In this scenario we create a new index on a column in the existing “users” table.

PostgreSQL

PostgreSQL claims that it can create indices in a non-blocking fashion by using the “CONCURRENTLY” keyword in the DDL statement. As we can see in the corresponding graph the gray area is very large and extends beyond the end of the graph (in fact I terminated this operation after 60 seconds). However, we can clearly see that the other queries continue to perform without disruption or obvious performance issues. It seems that this can be safely used on live production databases.

MySQL

Unlike PostgreSQL, MySQL does not have any additional syntax to specify that an index should be created concurrently, or in a non-blocking fashion. As can be seen in the graph, MySQL performs very similar to previous scenarios. The DDL statement takes a while (and I terminated it again after 60 seconds), while during this period the table is put in a read-only mode.

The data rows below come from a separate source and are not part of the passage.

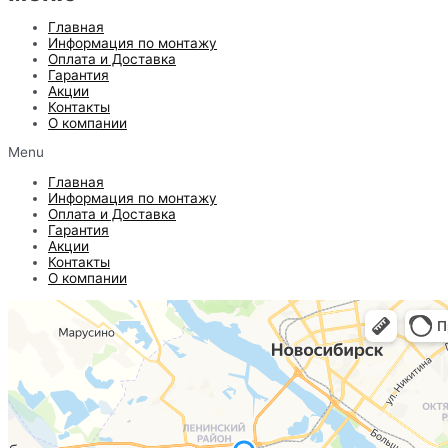
Главная
Информация по монтажу
Оплата и Доставка
Гарантия
Акции
Контакты
О компании
Menu
Главная
Информация по монтажу
Оплата и Доставка
Гарантия
Акции
Контакты
О компании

Renaming an existing index

In this scenario we rename an existing index on the “users” table.

PostgreSQL

PostgreSQL also seems to be able to rename an index without problems during active use. No grey area is visible, and the black line for the DDL statement is very short indicating that this operation completed quickly. Since the graph doesn’t reveal any performance issues or disruptions we can assume that this operation is also safe to use on a live production database.

MySQL

MySQL doesn’t seem to have any support for renaming an existing index. However, it seems that support for this may be added in MySQL 5.7.

Dropping an index

In this scenario we drop a previously created index on the “users” table.

PostgreSQL

Like the “Create index” scenario PostgreSQL also offers a “CONCURRENTLY” keyword in the DDL statement for dropping an index. However as we can see from the graph, the performance of DML statements is severely reduced and disrupted while the index is being dropped. It would seem that this operation is not safe to use on live production databases.

MySQL

Surprise! MySQL seems to be able to drop an existing index relatively quickly (roughly 1 second in our case). It’s too hard to determine if during this period the table is put in a read-only mode, but since this operation completed so quickly, it may be perfectly safe to use on a live production database.

Making a column nullable

This scenario concerns making an already existing non-nullable column in the “users” table nullable. This effectively allows NULL values to be stored in this column when this operation has been performed.

PostgreSQL

Again PostgreSQL seems to have no trouble performing this operation. The grey area is very narrow, meaning that the DDL operation completed quickly. In addition no performance issues or disruptions can be derived from the graph. It seems that this operation is also safe to use on a live production database.

MySQL

Unfortunately we see the same behavior from MySQL here as we’ve seen in most scenarios. The operation was terminated after 60 seconds, but throughout this period the table did not block SELECT queries. Other DML queries were blocked however.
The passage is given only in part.